Maßnahmen, die sich positiv für die Situation der Frau bzw. des Paares auswirken, müssen jedoch deutlich verstärkt werden, nicht zuletzt durch einen Hilfsfonds der Stadt Wien für Schwangere in Konfliktsituationen sowie durch finanzielle Unterstützung von qualifizierten Beratungseinrichtungen. Eine wesentliche Grundlage für effiziente Hilfestellung ist daher eine entsprechend – unter Wahrung des Rechtes auf Datenschutz und Anonymität – durchgeführte statistische Erfassung und Motiverhebung der vorgenommenen Schwangerschaftsabbrüche.

Ein besondere Herausforderung zeigt sich rund um vorgeburtliche Untersuchung: Wird eine Auffälligkeit diagnostiziert, mangelt es für die betroffenen Eltern oft an begleitender professioneller psychosozialer Unterstützung: Die meisten Schwangeren wollen laut Studien eine solche Betreuung. In dieser Situation ist die Hilfe von Expertinnen und Experten aus der Psychologie, der Sozialarbeit und der Seelsorger besonders wichtig.

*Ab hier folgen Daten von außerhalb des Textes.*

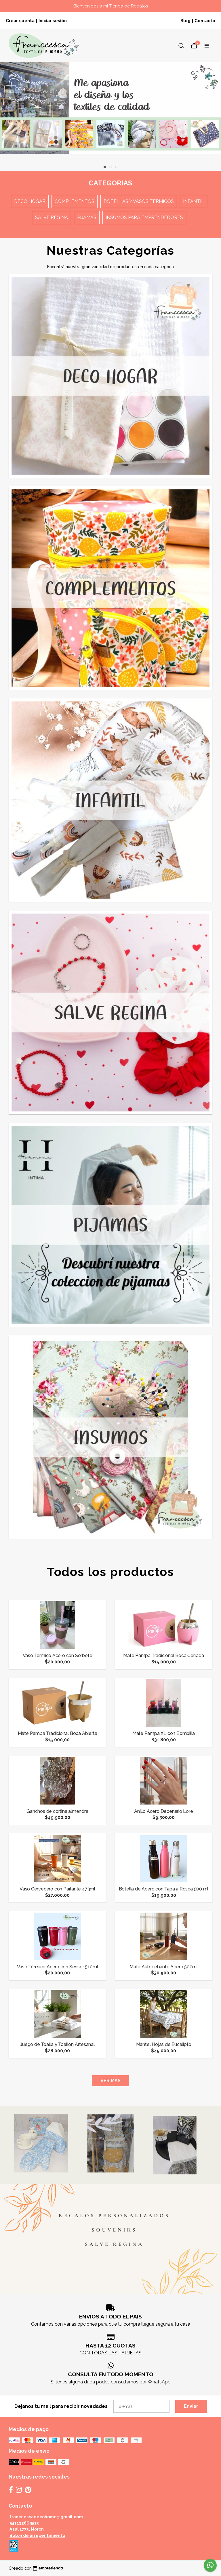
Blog (185, 20)
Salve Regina (51, 217)
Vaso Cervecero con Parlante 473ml (57, 1889)
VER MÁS (110, 2080)
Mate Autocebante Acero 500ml (163, 1967)
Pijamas (86, 217)
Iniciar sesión (53, 20)
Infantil (193, 201)
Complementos (74, 201)
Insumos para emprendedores (144, 217)
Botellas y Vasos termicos (139, 201)
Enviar (191, 2406)
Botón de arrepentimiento (37, 2535)
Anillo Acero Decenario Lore (163, 1811)
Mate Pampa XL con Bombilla (163, 1733)
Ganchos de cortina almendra (57, 1811)
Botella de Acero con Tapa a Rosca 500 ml (164, 1889)
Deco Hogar (29, 201)
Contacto (205, 20)
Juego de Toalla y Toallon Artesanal (57, 2044)
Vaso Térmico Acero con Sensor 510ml (57, 1967)
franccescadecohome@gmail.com (46, 2516)
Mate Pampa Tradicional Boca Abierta (57, 1733)
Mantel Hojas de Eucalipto (163, 2044)
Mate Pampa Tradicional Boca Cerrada (163, 1655)
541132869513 (24, 2523)
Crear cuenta (20, 20)
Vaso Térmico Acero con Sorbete (57, 1655)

Die gefertigte Gemeinderätin stellt daher gemäß § 27 Abs. 4 der Geschäftsordnung des Gemeinderates der Stadt Wien folgenden Beschlussantrag:

Die amtsführende Stadträtin für Soziales, Gesundheit und Frauen möge dafür Sorge tragen, dass das Angebot an Betreuungs- und Beratungsmaßnahmen in Wien für jene Frauen, die eine Schwangerschaft abzubrechen beabsichtigen, deutlich ausgeweitet wird. Ein besonderer Aspekt soll dabei auf die Beratung von schwangeren Jugendlichen gelegt werden. Dabei soll ein ganzheitlicher Ansatz im Vordergrund stehen, der in dieser schwierigen Situation auch den Kindesvater mit einschließt und in die Verantwortung nimmt.
Eltern mit einer auffälligen vorgeburtlichen Diagnose soll ein Netz der Unterstützung von sozialer, psychologischer sowie seelsorglicher Seite angeboten werden.

In formeller Hinsicht wird die Zuweisung des Antrags an den Gemeinderatsausschuss für Soziales, Gesundheit und Frauen verlangt.